**Work item**
Go through the material below and count the lines containing the word "gibt". Give that number by itself.

**Input data**
=====
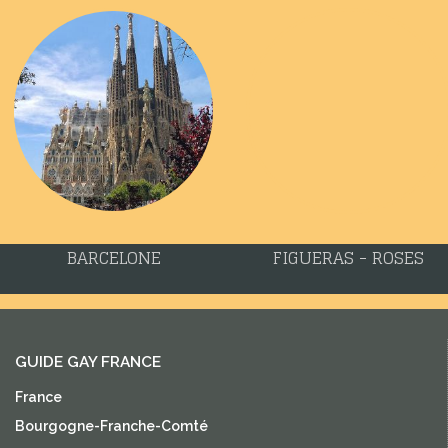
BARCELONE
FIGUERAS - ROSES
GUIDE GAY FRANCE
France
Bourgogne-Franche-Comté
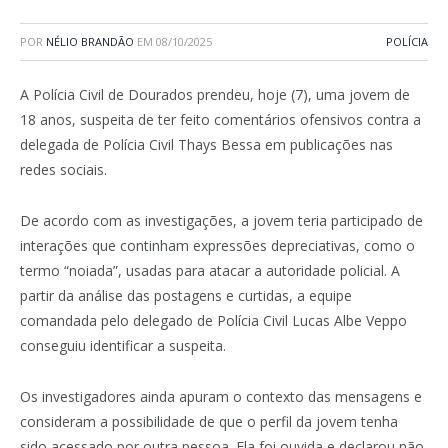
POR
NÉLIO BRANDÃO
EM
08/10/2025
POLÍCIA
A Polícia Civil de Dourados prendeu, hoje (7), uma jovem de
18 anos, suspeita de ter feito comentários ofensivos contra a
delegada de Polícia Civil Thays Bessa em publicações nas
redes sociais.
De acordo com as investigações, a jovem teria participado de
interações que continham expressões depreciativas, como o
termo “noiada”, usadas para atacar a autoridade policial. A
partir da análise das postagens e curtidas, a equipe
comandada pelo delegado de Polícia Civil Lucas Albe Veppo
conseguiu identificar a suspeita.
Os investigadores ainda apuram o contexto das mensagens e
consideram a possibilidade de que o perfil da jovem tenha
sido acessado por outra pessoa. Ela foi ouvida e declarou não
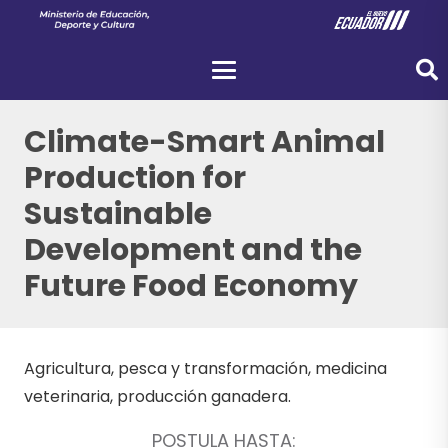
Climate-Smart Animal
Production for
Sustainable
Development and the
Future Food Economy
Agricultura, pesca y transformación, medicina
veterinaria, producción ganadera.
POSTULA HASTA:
=====
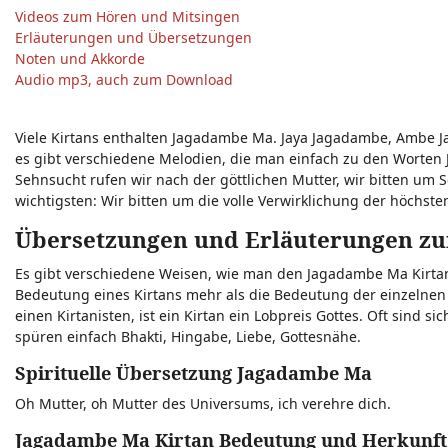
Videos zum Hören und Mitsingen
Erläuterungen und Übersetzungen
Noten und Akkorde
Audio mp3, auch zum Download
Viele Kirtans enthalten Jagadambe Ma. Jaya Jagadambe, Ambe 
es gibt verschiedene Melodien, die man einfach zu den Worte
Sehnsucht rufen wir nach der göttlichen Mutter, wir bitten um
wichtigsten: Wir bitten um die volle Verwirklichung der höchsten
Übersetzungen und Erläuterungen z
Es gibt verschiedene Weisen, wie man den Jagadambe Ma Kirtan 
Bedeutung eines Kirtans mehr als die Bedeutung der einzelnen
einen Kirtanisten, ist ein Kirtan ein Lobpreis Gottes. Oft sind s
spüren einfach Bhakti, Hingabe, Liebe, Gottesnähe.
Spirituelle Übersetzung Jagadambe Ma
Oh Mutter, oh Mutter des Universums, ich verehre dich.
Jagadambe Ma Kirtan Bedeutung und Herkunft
=====
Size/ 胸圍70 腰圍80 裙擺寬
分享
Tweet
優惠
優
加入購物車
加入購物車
=====
**Exercise answer**
2